The event drew about 6,000 people, impressive for a first-time festival. That number doubled the following year and continued to grow. Spencers says, “We didn’t have enough Italian vendors to keep up with the audience and we couldn’t maintain our solely Italian flair, so we expanded to be an international street festival celebrating all cultures and all cultural arts that we have represented here in East Tennessee.”
The 2025 festival occupied Market Square, Market Street and a block-and-a-half each of Union and Clinch Avenues. It featured non-stop entertainment on four outdoor stages showcasing opera, classical, jazz, gospel, ethnic music, ballet, modern and ethnic dance. There were food vendors aplenty and more than 75 artisans throughout the market, along with a Kids & Family Fun Zone full of inflatables, rides and a climbing wall.

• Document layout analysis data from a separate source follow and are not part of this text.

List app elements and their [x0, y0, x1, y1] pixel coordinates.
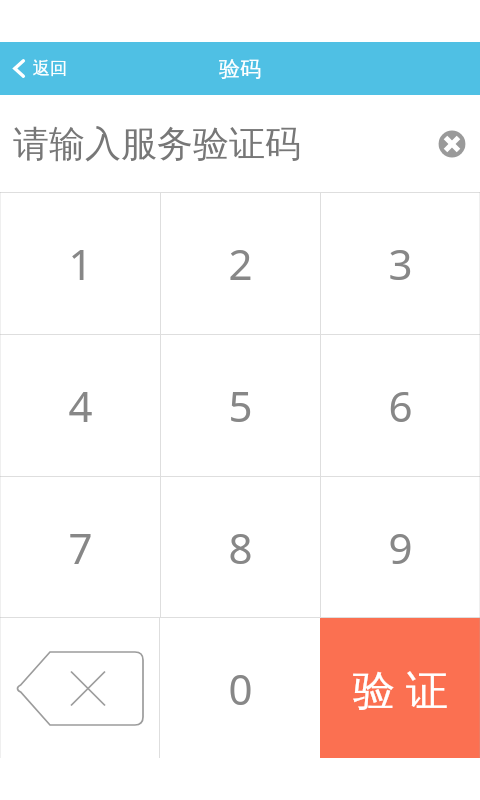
staticText: 8 — [228, 519, 253, 576]
button[interactable]: 6 — [321, 335, 480, 476]
staticText: 验 证 — [353, 660, 448, 717]
staticText: 2 — [228, 235, 253, 292]
staticText: 3 — [388, 235, 413, 292]
staticText: 9 — [388, 519, 413, 576]
staticText: 返回 — [33, 58, 67, 79]
staticText: 验码 — [219, 56, 261, 82]
button[interactable]: 4 — [0, 335, 160, 476]
staticText: 1 — [68, 235, 93, 292]
button[interactable]: Clear input — [430, 122, 474, 166]
staticText: 6 — [388, 377, 413, 434]
button[interactable]: 8 — [161, 477, 320, 617]
button[interactable]: 3 — [321, 193, 480, 334]
staticText: 请输入服务验证码 — [13, 121, 301, 166]
button[interactable]: 1 — [0, 193, 160, 334]
button[interactable]: 验 证 — [320, 618, 480, 758]
staticText: 7 — [68, 519, 93, 576]
button[interactable]: 2 — [161, 193, 320, 334]
staticText: 4 — [68, 377, 93, 434]
button[interactable]: 7 — [0, 477, 160, 617]
button[interactable]: Backspace delete — [0, 618, 159, 758]
button[interactable]: 9 — [321, 477, 480, 617]
button[interactable]: 5 — [161, 335, 320, 476]
staticText: 0 — [228, 660, 253, 717]
button[interactable]: 返回 Back — [0, 42, 81, 95]
staticText: 5 — [228, 377, 253, 434]
button[interactable]: 0 — [160, 618, 320, 758]
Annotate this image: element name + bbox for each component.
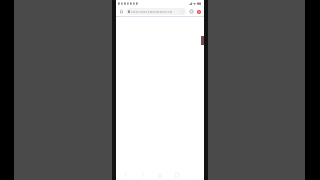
button[interactable]: Home (118, 8, 125, 15)
button[interactable] (126, 8, 186, 15)
button[interactable]: Menu (195, 8, 202, 15)
button[interactable]: Home (153, 169, 167, 180)
button[interactable]: Tab switcher (188, 8, 195, 15)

Our young son’s favorite part of the festival is always Society for Creative Anachronism and Knoxville Academy of the Blade. In historic costume, they fence, fight and behead water bottles to the delight of the crowd. It’s theater for sport, or sport for theater – I’m not sure which, but it’s great fun and it took the promise of a hot dog with extra ketchup to drag him away.

The stages are an awesome opportunity for local performance groups to show what they’re about and – perhaps! – recruit new involvement. It’s only been a couple weeks since I last hit our readers over the head with a frying-pan diatribe about supporting and participating in the arts, so I won’t do it again.

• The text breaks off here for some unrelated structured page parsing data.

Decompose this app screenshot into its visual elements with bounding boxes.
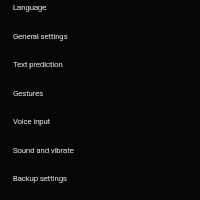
- staticText: Gestures: [13, 89, 44, 98]
- button[interactable]: Text prediction: [0, 50, 200, 79]
- button[interactable]: Backup settings: [0, 164, 200, 193]
- button[interactable]: Gestures: [0, 79, 200, 108]
- button[interactable]: Sound and vibrate: [0, 136, 200, 165]
- staticText: Text prediction: [13, 60, 63, 69]
- staticText: Sound and vibrate: [13, 146, 74, 155]
- button[interactable]: Language: [0, 0, 200, 22]
- button[interactable]: Voice input: [0, 107, 200, 136]
- staticText: Language: [13, 3, 47, 12]
- staticText: Backup settings: [13, 174, 67, 183]
- staticText: General settings: [13, 32, 68, 41]
- button[interactable]: General settings: [0, 22, 200, 51]
- staticText: Voice input: [13, 117, 51, 126]
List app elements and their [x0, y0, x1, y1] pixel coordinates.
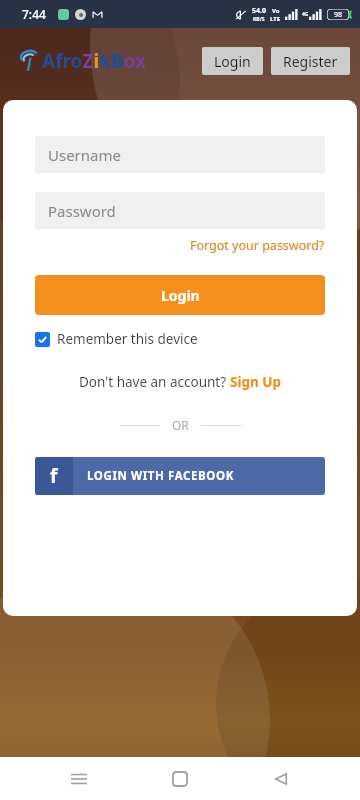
button[interactable]: Remember this device: [35, 330, 198, 348]
staticText: OR: [172, 417, 189, 433]
staticText: Register: [283, 52, 338, 71]
staticText: Vo: [272, 7, 280, 15]
staticText: Sign Up: [230, 373, 282, 391]
button[interactable]: Don't have an account?: [79, 373, 282, 391]
staticText: Remember this device: [57, 330, 198, 348]
staticText: f: [50, 463, 58, 489]
staticText: AfroZikBox: [42, 48, 147, 74]
staticText: Password: [48, 201, 116, 221]
button[interactable]: Forgot your password?: [190, 237, 325, 254]
button[interactable]: Recent apps: [57, 757, 101, 800]
staticText: KB/S: [253, 16, 265, 23]
staticText: 98: [334, 10, 343, 20]
staticText: 4G: [302, 11, 309, 18]
staticText: 54.0: [252, 6, 266, 16]
button[interactable]: Login: [35, 275, 325, 315]
staticText: Don't have an account?: [79, 373, 230, 391]
button[interactable]: Back: [259, 757, 303, 800]
staticText: Login: [161, 286, 200, 305]
staticText: Login: [214, 52, 251, 71]
staticText: LOGIN WITH FACEBOOK: [87, 468, 234, 484]
button[interactable]: f: [35, 457, 325, 495]
button[interactable]: Username: [35, 136, 325, 173]
staticText: LTE: [270, 15, 281, 23]
button[interactable]: Login: [202, 47, 263, 75]
button[interactable]: Register: [271, 47, 350, 75]
staticText: 7:44: [22, 6, 46, 22]
staticText: Username: [48, 145, 121, 165]
button[interactable]: Password: [35, 192, 325, 229]
button[interactable]: Home: [158, 757, 202, 800]
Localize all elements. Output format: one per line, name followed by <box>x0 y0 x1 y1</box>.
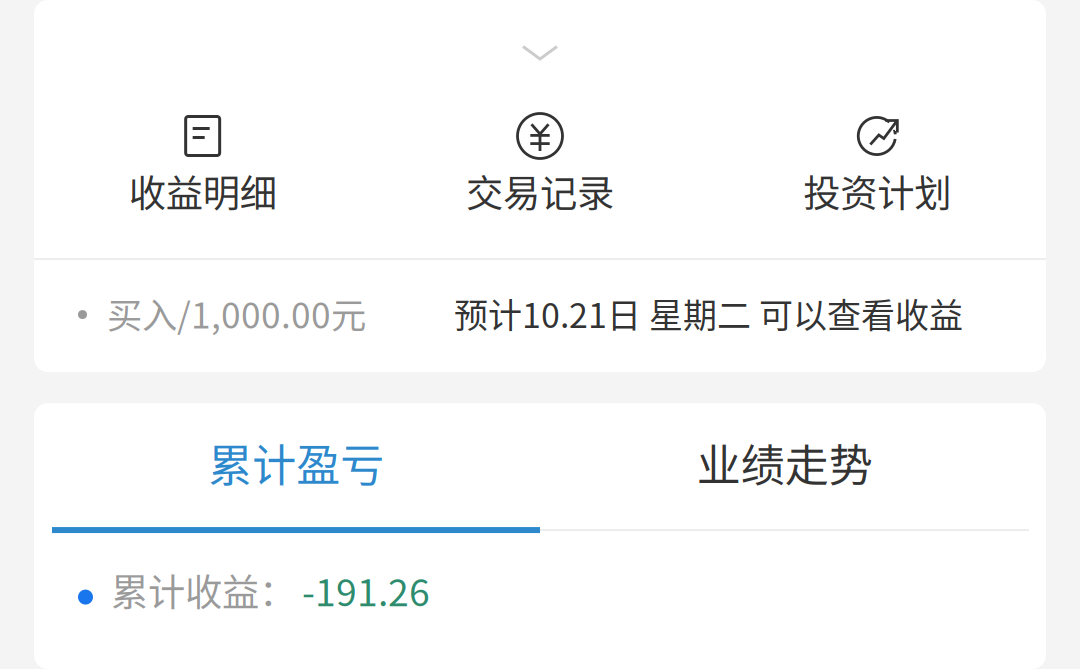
staticText: 交易记录 <box>466 164 614 218</box>
staticText: 收益明细 <box>129 164 277 218</box>
staticText: 投资计划 <box>803 164 951 218</box>
button[interactable]: 投资计划 <box>709 112 1046 218</box>
staticText: 买入/1,000.00元 <box>107 288 366 339</box>
button[interactable]: 交易记录 <box>371 112 709 218</box>
button[interactable]: 累计盈亏 <box>52 403 540 527</box>
staticText: 预计10.21日 星期二 可以查看收益 <box>454 288 963 338</box>
staticText: 累计盈亏 <box>208 431 384 494</box>
button[interactable]: 收益明细 <box>34 112 371 218</box>
staticText: 累计收益： <box>111 563 296 617</box>
button[interactable]: 业绩走势 <box>540 403 1029 527</box>
staticText: -191.26 <box>302 563 430 617</box>
staticText: 业绩走势 <box>697 431 873 494</box>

Well, maybe just a little bit.
SO many of the groups performing at Rossini are groups that YOU could be a part of, too, depending on your interests. It’s never too late to become an artist. From Circle Modern Dance, Southern Taps Clogging Company and the Knoxville Swing Dance Association to Knoxville Community Band, Appalachian Equality Chorus and Knox Honkers & Bangers, and so many more, Knoxville has an enormous assortment of gateways through which to get involved with the performance arts.
Rossini is also a wonderful showcase for youth performance. This year, stages featured the Knoxville Opera Children’s Choir, Knoxville Suzuki Academy, School of Rock Knoxville, and several school bands and choirs. Performing in the heart of downtown, before an audience that doesn’t consist solely of your parents and classmates, can be a formative experience for young artists. I grew up dancing and remember looking out on the crowd, from a Market Square stage during Dogwood Arts Festival in the ‘80s, and it awakening something in me.

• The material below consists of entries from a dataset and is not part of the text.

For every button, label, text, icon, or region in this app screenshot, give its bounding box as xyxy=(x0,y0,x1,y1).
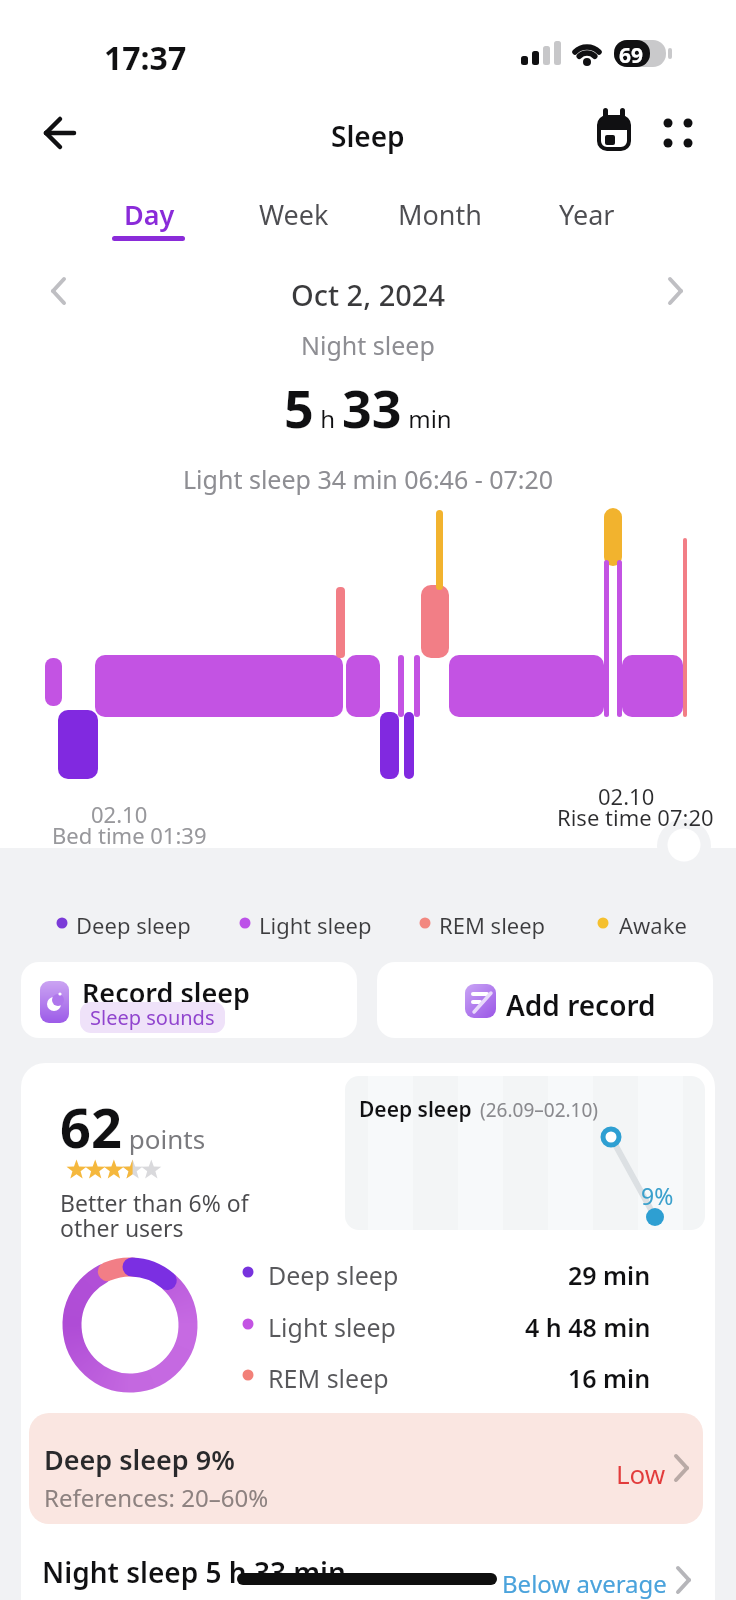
button[interactable]: Month xyxy=(392,196,488,240)
staticText: Month xyxy=(398,196,482,233)
button[interactable] xyxy=(29,1413,703,1524)
button[interactable]: Year xyxy=(545,196,629,240)
staticText: Deep sleep xyxy=(76,910,191,940)
staticText: Deep sleep 9% xyxy=(44,1441,235,1478)
staticText: other users xyxy=(60,1212,184,1243)
button[interactable] xyxy=(21,1063,715,1600)
staticText: 9% xyxy=(641,1180,674,1211)
button[interactable] xyxy=(29,1545,703,1600)
staticText: 69 xyxy=(619,41,644,70)
staticText: 29 min xyxy=(568,1258,651,1292)
staticText: 62 xyxy=(60,1090,122,1164)
staticText: 17:37 xyxy=(104,36,187,80)
staticText: 5 xyxy=(284,372,314,443)
staticText: 4 h 48 min xyxy=(525,1310,651,1344)
staticText: (26.09–02.10) xyxy=(480,1097,599,1123)
staticText: Bed time 01:39 xyxy=(52,820,207,850)
staticText: Below average xyxy=(502,1567,667,1600)
staticText: References: 20–60% xyxy=(44,1481,269,1514)
staticText: points xyxy=(122,1121,206,1156)
staticText: 16 min xyxy=(568,1361,651,1395)
staticText: Oct 2, 2024 xyxy=(291,275,446,314)
staticText: min xyxy=(402,402,452,435)
staticText: REM sleep xyxy=(439,910,546,940)
button[interactable]: Day xyxy=(112,196,186,246)
staticText: Light sleep xyxy=(259,910,372,940)
button[interactable] xyxy=(21,962,357,1038)
staticText: Week xyxy=(259,196,329,233)
staticText: Sleep xyxy=(331,117,405,155)
staticText: Record sleep xyxy=(82,974,250,1011)
staticText: Deep sleep xyxy=(268,1258,399,1292)
staticText: Add record xyxy=(506,986,656,1024)
button[interactable]: Week xyxy=(252,196,336,240)
staticText: Rise time 07:20 xyxy=(557,802,714,832)
staticText: Light sleep 34 min 06:46 - 07:20 xyxy=(183,462,554,496)
staticText: Night sleep 5 h 33 min xyxy=(42,1553,346,1591)
staticText: Sleep sounds xyxy=(90,1004,215,1031)
staticText: Day xyxy=(124,196,175,233)
staticText: Year xyxy=(559,196,615,233)
staticText: Awake xyxy=(619,910,687,940)
staticText: 02.10 xyxy=(91,799,148,829)
staticText: 02.10 xyxy=(598,781,655,811)
button[interactable] xyxy=(377,962,713,1038)
staticText: Low xyxy=(616,1456,666,1491)
staticText: REM sleep xyxy=(268,1361,389,1395)
staticText: Better than 6% of xyxy=(60,1187,249,1218)
staticText: Light sleep xyxy=(268,1310,396,1344)
staticText: Night sleep xyxy=(301,328,435,362)
staticText: 33 xyxy=(342,372,402,443)
staticText: Deep sleep xyxy=(359,1095,472,1124)
staticText: h xyxy=(314,402,342,435)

We had the experience at this year’s Rossini of performing with Knox Honkers & Bangers (& Shakers, its dance troupe). This hot pink community marching band, a lively wing of Cattywampus Puppet Council, now encompasses at least 60 people, ranging from Serious Musicians to former high-school/college band geeks to folks like myself, who possess few portable music skills but enjoy the comeraderie. We slow-paraded around Market Square, parting the sea of Rossini-goers with a 10-foot-tall Dolly Parton puppet and interpretive covers like David Bowie’s “Let’s Dance.”

It’s cognitive dissonance in the best way possible. Speaking of which: When you’re catching whiffs of corn dog and funnel cake while standing in line for the minion-themed bounce house (again), it’s easy to wonder, Wait, remind me what all this has to do with an opera again?
“When we started putting this on, it was to raise visibility of the arts scene downtown, and that’s essentially been a part of what we’ve been doing ever since,” Spencer says. Rossini Festival benefits Knoxville Opera for All, the umbrella for a number of engagement programs including Children’s Choir, a tuition-free opportunity for grades 3rd, 4th and 5th; the Gospel Choir; Military Chorus; and much more.
And it serves as an access point in and of itself. “It’s a way that we can serve our community by providing free access to music and creating this experience that not everyone is going to have an opportunity to have,” Spencer says. “A part of our mission of giving voice to the stories that connect us. We want to connect our community through the arts, and that is why we do this.”
Knoxville Opera’s next production is Stuck Elevator, taking place May 14 + 16-18 at Old City Performing Arts Center. Knoxville Opera’s Croquet Tournament takes place May 18 and sounds like a heck of a lot of fun. Learn more about Knoxville Opera here.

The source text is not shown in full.